Determining the type and load bearing capacity of the underlying soil and rock is the geotechnical contribution of the design process. A site survey is conducted to identify the geological materials present. This survey may include testing and analysis of shallow surface samples as well as deep core samples taken from drilled borings, and review of data from existing related formations. The resulting geotechnical report will identify compressive and shear load capacities available for the various layers of soils and rock formations present at the proposed construction site. It may also identify settlement potential, moisture swelling, erosion concerns, and freeze/thaw processes. This may result in modifying, moving, or even abandoning a construction project site due to inadequate foundation support capacities of the local geology.
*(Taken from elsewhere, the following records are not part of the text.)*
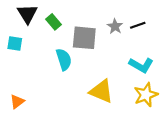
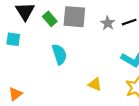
gray square: (84, 38) -> (74, 17), moved
yellow triangle: (101, 91) -> (95, 84), size x0.6

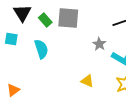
gray star: (108, 23) -> (99, 44), moved
cyan semicircle: (59, 54) -> (41, 49), moved

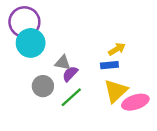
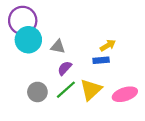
gray triangle: (63, 63) -> (58, 47), moved
gray circle: (43, 86) -> (37, 92), moved
yellow triangle: (116, 91) -> (91, 90), moved

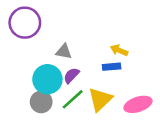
cyan circle: (28, 40) -> (47, 79), moved
yellow arrow: (108, 45) -> (119, 50), turned -126

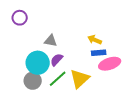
purple circle: (25, 23) -> (20, 18), size x0.6
blue rectangle: (112, 67) -> (99, 53), moved
pink ellipse: (138, 104) -> (110, 64), moved

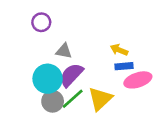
purple circle: (20, 18) -> (41, 22), moved
purple semicircle: (57, 60) -> (71, 75), size x1.5
gray circle: (33, 81) -> (53, 101), moved

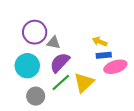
purple circle: (41, 22) -> (35, 32), moved, size x1.5
cyan circle: (48, 79) -> (27, 66), moved
gray circle: (53, 101) -> (36, 96), moved

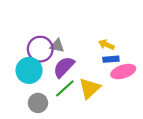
purple circle: (35, 32) -> (40, 49), moved

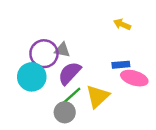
yellow arrow: (106, 45) -> (122, 24), moved
pink ellipse: (123, 72) -> (134, 78), turned 35
gray circle: (38, 103) -> (65, 112), moved

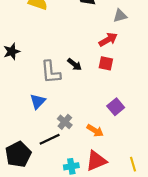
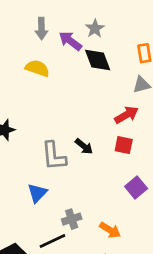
purple square: (116, 107) -> (136, 188), moved
gray cross: (65, 122) -> (72, 219), turned 32

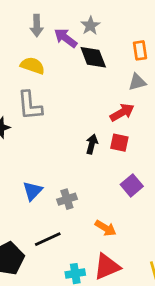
black arrow: (84, 146) -> (92, 144), moved, turned -114
gray L-shape: (54, 156) -> (30, 106), moved
gray cross: (72, 219) -> (67, 199), moved

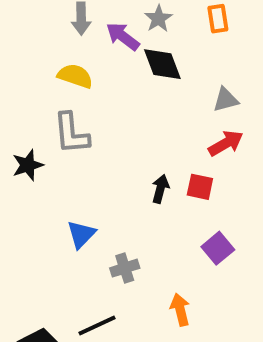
orange rectangle: (140, 50) -> (218, 19), moved
red arrow: (122, 112) -> (226, 143), moved
blue triangle: (33, 191) -> (81, 234), moved
orange arrow: (106, 228) -> (180, 310), turned -135

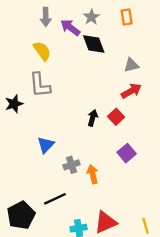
yellow semicircle: (75, 76) -> (42, 51), turned 36
red square: (200, 187) -> (116, 117), turned 35
orange arrow: (180, 310) -> (93, 174), moved

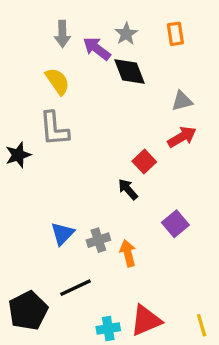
red square: (116, 117) -> (144, 162), moved
black arrow: (93, 118) -> (128, 189), moved, turned -56
blue triangle: (46, 145) -> (62, 234), moved

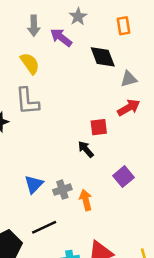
gray star: (126, 34) -> (78, 17), moved
black diamond: (130, 71) -> (103, 57), moved
red square: (144, 162) -> (99, 127), turned 36

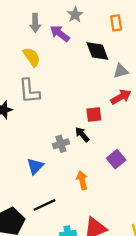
gray cross: (62, 190) -> (61, 144), moved

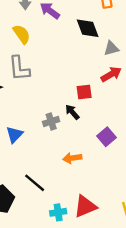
blue triangle: (35, 166) -> (15, 134), moved
orange arrow: (82, 180) -> (72, 158), turned -84
black line: (45, 205) -> (35, 183), turned 65

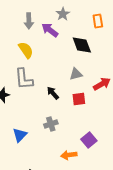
gray triangle: (111, 48) -> (76, 74), moved
black arrow: (72, 112) -> (53, 93), moved
purple square: (106, 137) -> (89, 140), moved

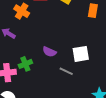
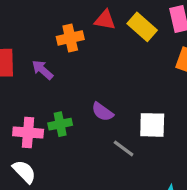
orange cross: (22, 11) -> (70, 38), turned 35

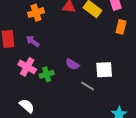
orange cross: (70, 38) -> (36, 13), moved
pink cross: (28, 132) -> (27, 67), moved, turned 30

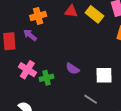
purple arrow: (33, 41) -> (30, 35), moved
gray line: (88, 86) -> (91, 99), moved

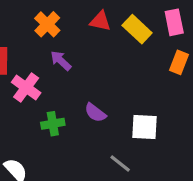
orange cross: (38, 16) -> (47, 24), turned -35
purple arrow: (30, 35) -> (61, 61), moved
pink cross: (27, 70) -> (26, 87), moved

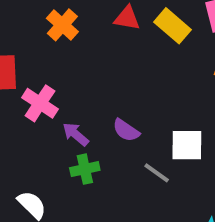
purple arrow: (61, 61) -> (76, 134), moved
green cross: (53, 124) -> (85, 169), moved
gray line: (120, 163) -> (157, 173), moved

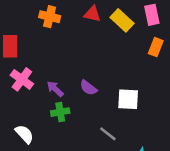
orange cross: (62, 25) -> (50, 17), turned -30
pink cross: (40, 103) -> (22, 79), moved
gray line: (157, 173) -> (108, 134), moved

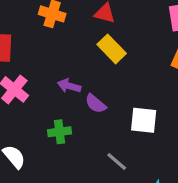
yellow rectangle: (122, 20) -> (112, 49), moved
purple arrow: (55, 89) -> (69, 86), moved, turned -30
Once a geologically adequate site has been identified the structural design of the foundation can proceed. Distributed and total loads of the proposed structure must be taken into account, along with the potential for seismic activity, floods, high winds, and other live load events that may bear directly on a foundation. For example, a site may be geologically suitable for the dead load of the structure, but the potential for flooding may dictate the need for a raised, pier supported foundation as opposed to an on grade stem wall or slab. Seismic potential may require the use of base isolation, elevated building foundation, or other alternative structural designs to utilize an otherwise geologically attractive construction location.